As you will have noticed, by restricting legal publication and reporting from Lebanon to only print newspapers and TV stations – overwhelmingly billionaire- or state-owned – the Lebanese Government is in effect saying “Zionist, pro-Israeli coverage only”.
To illustrate this starkly, when we were in the Ministry of Information on Thursday presenting our credentials from Consortium News, the team from the Murdoch-owned, Zionist Wall Street Journal were being accredited. Consortium News on the other hand was refused as an online publication, even though it hosts some of the most distinguished and experienced journalists on the planet, including Chris Hedges and Joe Lauria.

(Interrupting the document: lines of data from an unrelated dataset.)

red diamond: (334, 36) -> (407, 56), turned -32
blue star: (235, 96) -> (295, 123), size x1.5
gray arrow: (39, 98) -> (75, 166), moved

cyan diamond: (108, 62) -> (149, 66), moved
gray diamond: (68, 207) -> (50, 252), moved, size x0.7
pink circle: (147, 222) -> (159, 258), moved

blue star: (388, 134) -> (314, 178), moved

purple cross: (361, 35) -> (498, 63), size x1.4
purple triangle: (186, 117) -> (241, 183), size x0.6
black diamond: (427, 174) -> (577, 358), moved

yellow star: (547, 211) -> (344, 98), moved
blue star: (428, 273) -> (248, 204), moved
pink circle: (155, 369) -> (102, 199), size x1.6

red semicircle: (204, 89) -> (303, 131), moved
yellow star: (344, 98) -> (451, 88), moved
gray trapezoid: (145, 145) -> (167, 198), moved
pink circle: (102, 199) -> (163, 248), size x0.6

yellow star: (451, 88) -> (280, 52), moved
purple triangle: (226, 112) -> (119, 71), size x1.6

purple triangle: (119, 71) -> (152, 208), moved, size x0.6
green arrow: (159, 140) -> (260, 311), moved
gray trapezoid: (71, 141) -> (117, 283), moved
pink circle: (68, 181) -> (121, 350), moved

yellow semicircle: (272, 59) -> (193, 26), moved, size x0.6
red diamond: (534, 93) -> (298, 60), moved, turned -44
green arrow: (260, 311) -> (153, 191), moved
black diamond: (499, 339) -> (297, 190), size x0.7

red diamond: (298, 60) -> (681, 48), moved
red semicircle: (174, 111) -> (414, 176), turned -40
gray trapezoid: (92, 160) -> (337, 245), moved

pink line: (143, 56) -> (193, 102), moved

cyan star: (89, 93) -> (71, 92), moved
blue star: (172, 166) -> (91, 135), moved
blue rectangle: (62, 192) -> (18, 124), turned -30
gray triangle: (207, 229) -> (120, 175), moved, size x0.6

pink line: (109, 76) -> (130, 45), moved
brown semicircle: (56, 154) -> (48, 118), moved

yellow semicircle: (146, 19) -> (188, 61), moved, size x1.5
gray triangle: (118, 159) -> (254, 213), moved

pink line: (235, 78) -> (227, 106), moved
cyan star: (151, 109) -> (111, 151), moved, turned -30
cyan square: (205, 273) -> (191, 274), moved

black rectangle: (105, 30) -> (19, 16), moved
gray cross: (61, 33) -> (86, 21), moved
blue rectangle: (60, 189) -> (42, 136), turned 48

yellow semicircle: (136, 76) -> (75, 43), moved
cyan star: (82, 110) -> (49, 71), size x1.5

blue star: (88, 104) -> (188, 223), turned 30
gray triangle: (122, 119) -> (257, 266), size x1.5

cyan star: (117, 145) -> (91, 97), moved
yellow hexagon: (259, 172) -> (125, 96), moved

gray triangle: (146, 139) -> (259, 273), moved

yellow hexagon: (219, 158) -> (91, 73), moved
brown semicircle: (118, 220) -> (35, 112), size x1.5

Consortium News is of course pro-Resistance and was refused permission to report from Lebanon. The Zionist Wall Street Journal was accepted to report from Lebanon.
I am not reporting from Lebanon, merely telling you of my personal affairs in trying to get established to report here. Future articles once we can publish are well advanced – including on American influence in the Lebanon (ahem), the reality of life in carpet-bombed Dahiya, and the multiple functions of Hezbollah – and we plan to visit Tyre, Baalbek and the Resistance in the South.
Being prepared to deploy infinite persistence and resource, we have now been commissioned to report, and designated as correspondents, by a media outlet which does meet the Ministry of Information’s stipulations. We will be presenting our new media credentials first thing on Monday morning.
While not doing any journalism myself until accreditation, I have been advised there is no restriction on myself being interviewed, as a well-known person visiting Beirut, by accredited journalists who can operate and publish from here.
I can’t publish those interviews here, but if you search Russia Today or Wartime Cafe you may find me.
This is a very expensive operation and we have already spent a five-figure sum on travel, accommodation, subsistence, transport and administrative expenses.
Constant liaison with multiple authorities (and, sadly, lawyers) is required, and for what we want to do in both video and written content we need a car and driver, interpreter and production assistant, as well as workspace.
Niels and I both earn our living from this and money goes to us too and, as regular readers know, keeps me in Lagavulin. At the moment not only are we are both not receiving any income, but we have put substantial personal funds into working towards bringing you the real narrative from Lebanon.
I believe we will soon become a force from here in countering the Israeli and Western state propaganda, across multiple outlets.
There is no source of income except the readers of this blog.
I am very grateful indeed to those who have already helped, and I do not want anybody to cause themselves any financial discomfort. Even the smallest subscription does help. Monie a mickle maks a muckle. I intend to launch a full crowdfunder once credentials are finally established, but in the meantime we need funds rather urgently. If you can help by any of the established methods below, it would be greatly appreciated.
On Wednesday we were arrested and held awhile by General Security in Lebanon and told not to report from here until we receive the proper permits. This is a frustrating delay but I hope will soon resolve.